- Church: Episcopal Church
- Diocese: Southern Virginia
- In office: 1950–1971
- Predecessor: William A. Brown
- Successor: David Rose
- Previous post: Coadjutor Bishop of Southern Virginia (1948-1950)

Orders
- Ordination: June 1930 by Robert Carter Jett
- Consecration: January 6, 1948 by Henry Knox Sherrill

Personal details
- Born: October 11, 1903 Winona, Mississippi
- Died: June 16, 1973 (aged 69) Norfolk, Virginia
- Denomination: Anglican
- Parents: Elijah Steirling Gunn & Susan Ellwood Carter
- Spouse: Frances Hawkins Purnell (m.1930)
- Children: 3
- Alma mater: University of Virginia

= George P. Gunn =

American prelate (1903–1973)

George Purnell Gunn (October 11, 1903 – June 16, 1973) was an American prelate who served as the fifth Episcopal Bishop of Southern Virginia between 1950 and 1971.
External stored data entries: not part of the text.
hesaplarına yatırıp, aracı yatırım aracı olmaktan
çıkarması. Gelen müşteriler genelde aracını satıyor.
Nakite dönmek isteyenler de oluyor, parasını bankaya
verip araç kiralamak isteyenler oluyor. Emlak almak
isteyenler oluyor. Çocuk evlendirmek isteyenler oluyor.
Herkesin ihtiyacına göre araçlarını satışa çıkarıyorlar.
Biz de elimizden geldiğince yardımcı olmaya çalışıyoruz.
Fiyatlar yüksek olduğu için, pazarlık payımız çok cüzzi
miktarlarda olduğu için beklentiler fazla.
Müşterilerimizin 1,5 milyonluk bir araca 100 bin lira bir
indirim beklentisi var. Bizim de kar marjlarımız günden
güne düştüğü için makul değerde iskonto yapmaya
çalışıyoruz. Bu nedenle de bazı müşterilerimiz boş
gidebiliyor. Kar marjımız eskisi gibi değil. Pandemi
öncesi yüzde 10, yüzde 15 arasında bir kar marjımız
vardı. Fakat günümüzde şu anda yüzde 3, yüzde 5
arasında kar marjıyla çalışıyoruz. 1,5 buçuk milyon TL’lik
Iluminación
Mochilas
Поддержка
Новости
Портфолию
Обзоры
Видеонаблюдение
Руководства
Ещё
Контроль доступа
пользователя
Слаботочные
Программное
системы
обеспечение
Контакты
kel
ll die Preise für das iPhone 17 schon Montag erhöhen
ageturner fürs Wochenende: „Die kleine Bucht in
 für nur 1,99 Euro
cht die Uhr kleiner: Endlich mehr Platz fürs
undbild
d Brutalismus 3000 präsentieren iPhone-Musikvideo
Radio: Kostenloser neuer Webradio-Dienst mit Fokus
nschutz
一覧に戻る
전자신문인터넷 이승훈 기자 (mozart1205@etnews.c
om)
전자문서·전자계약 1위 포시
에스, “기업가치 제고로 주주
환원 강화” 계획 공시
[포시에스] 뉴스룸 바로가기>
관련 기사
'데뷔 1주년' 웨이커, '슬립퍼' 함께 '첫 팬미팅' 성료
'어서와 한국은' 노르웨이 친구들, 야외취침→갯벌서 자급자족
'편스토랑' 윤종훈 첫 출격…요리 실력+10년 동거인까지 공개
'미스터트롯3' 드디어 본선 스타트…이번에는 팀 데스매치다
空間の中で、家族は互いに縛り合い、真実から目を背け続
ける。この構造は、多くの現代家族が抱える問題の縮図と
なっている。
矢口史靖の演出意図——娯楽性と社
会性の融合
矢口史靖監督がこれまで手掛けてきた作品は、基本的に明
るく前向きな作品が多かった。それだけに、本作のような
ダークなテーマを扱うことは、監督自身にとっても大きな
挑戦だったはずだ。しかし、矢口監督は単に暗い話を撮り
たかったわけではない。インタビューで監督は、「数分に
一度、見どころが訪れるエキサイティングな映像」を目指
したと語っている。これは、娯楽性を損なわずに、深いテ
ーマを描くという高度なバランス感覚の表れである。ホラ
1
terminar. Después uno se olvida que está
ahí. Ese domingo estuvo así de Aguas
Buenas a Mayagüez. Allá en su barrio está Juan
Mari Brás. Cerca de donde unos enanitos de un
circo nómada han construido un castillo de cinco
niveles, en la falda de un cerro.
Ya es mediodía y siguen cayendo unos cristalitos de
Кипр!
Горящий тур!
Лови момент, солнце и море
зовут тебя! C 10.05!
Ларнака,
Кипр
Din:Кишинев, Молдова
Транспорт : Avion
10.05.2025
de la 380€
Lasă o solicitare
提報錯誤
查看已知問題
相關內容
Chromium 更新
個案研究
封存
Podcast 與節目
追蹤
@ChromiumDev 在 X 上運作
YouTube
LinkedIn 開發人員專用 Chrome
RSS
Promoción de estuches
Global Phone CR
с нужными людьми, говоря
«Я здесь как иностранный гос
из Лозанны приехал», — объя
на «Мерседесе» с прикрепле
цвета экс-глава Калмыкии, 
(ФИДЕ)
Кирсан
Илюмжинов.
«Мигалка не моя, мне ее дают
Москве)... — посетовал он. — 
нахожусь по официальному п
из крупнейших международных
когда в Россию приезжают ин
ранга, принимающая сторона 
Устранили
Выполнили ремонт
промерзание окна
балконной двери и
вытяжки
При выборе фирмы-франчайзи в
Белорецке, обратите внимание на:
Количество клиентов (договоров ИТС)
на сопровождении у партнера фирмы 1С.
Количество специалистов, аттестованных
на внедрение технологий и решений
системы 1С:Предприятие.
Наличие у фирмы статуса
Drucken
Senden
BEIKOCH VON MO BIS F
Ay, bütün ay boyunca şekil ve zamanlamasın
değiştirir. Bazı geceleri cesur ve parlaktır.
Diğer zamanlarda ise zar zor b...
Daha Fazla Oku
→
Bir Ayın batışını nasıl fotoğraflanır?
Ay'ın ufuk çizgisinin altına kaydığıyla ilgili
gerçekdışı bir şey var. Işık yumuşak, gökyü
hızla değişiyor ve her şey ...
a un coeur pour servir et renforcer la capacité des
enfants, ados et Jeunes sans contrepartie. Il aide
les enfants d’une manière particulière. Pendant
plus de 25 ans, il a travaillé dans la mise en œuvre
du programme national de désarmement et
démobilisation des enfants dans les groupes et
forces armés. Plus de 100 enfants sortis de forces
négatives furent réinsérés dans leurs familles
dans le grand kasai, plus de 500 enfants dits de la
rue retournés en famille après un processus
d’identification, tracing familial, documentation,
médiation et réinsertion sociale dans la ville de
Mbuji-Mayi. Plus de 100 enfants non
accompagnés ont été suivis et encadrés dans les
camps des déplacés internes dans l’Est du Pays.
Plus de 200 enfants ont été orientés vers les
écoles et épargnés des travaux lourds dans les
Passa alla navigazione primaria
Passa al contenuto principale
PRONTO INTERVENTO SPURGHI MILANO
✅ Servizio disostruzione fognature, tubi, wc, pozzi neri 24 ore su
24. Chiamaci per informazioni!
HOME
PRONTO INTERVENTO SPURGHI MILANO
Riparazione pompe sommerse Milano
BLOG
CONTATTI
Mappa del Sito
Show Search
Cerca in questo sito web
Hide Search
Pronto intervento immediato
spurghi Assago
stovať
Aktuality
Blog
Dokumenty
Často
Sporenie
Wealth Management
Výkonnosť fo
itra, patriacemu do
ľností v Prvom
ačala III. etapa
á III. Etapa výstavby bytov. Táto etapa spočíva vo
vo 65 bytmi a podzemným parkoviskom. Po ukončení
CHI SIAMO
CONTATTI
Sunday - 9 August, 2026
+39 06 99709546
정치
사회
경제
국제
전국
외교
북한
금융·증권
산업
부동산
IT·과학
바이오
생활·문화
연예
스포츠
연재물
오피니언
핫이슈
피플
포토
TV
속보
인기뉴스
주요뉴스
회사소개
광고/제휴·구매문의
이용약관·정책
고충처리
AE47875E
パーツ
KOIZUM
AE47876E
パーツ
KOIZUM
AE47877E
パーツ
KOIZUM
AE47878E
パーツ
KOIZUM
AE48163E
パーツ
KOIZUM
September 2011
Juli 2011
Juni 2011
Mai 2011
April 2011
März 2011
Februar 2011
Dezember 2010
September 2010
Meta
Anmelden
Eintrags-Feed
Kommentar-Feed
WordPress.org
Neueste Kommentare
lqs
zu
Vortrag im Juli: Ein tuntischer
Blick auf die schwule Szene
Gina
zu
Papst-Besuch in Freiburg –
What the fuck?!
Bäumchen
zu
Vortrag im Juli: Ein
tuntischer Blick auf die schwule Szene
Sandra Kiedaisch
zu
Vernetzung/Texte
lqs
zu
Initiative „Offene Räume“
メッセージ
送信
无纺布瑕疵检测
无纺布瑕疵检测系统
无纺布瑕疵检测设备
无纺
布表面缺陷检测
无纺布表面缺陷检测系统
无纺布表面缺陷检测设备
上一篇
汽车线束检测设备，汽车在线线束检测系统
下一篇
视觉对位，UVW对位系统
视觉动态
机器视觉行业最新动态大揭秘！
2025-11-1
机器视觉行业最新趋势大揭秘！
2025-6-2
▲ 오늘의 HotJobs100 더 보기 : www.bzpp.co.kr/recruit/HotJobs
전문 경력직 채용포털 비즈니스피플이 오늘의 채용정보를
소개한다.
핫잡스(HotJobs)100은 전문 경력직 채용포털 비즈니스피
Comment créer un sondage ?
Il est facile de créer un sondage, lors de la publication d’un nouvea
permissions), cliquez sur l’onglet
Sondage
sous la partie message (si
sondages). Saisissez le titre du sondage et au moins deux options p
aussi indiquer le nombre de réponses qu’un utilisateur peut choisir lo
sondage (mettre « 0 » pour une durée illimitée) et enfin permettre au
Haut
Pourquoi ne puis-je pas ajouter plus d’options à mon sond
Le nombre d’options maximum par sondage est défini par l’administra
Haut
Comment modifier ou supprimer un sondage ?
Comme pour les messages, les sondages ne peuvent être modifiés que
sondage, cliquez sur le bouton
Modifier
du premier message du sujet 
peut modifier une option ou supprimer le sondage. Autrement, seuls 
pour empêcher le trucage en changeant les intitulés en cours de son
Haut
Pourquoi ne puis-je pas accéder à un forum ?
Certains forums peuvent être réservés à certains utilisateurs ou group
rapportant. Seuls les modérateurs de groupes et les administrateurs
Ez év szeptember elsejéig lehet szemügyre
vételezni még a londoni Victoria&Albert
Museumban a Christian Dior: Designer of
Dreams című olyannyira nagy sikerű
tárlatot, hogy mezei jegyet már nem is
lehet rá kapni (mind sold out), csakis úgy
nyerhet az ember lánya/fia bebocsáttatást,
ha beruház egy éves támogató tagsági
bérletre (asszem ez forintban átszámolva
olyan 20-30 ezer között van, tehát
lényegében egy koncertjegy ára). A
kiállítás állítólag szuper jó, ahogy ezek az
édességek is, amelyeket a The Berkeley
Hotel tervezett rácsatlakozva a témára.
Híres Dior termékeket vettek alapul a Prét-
==Early life and education==
Gunn was born on October 11, 1903, in Winona, Mississippi, the son of Rev. Elijah Sterling Gunn and Susan Ellwood Carter. Based on his parents' ancestry, Gunn later became active with the First Families of Virginia. Raised in Halifax County, Virginia, young George attended to the Virginia Episcopal School in Lynchburg between 1921 and 1923. In 1924 he went to Charlottesville for studies at the University of Virginia, graduating with a Bachelor of Arts in 1927. He then traveled to Alexandria to study for the ministry at the Virginia Theological Seminary, graduating in 1930. The same institution awarded him a Doctor of Divinity in 1948. He married Frances Hawkins Purnell on September 3, 1930, and together had three children.

==Ministry==
Bishop Robert Carter Jett of the Episcopal Diocese of Southwestern Virginia ordained Gunn as a deacon in October 1929 and priest in June 1930. He then became rector of Moore Parish in Altavista, Campbell County, Virginia. In 1932 he left that position and traveled to the eastern part of the Commonwealth to become rector of the Church of the Good Shepherd in Norfolk, Virginia, where he remained till 1948.

==Bishop==
Gunn was elected Coadjutor Bishop of Southern Virginia on September 17, 1947, during a diocesan special convention called by bishop William A. Brown, who planned to retire in several years after training his successor. He was consecrated on January 6, 1948, by Presiding Bishop Henry Knox Sherrill in a ceremony also attended by many Episcopal bishops. Rt.Rev. Gunn then succeeded as diocesan bishop on January 6, 1950, when Bishop Brown retired. Bishop Gunn continued fulfilling his pastoral and administrative duties as bishop of the diocese with many historic churches as well as booming populations due to military expansion in its Hampton Roads area until his own retirement in 1971. He died in Norfolk, Virginia, on June 16, 1973.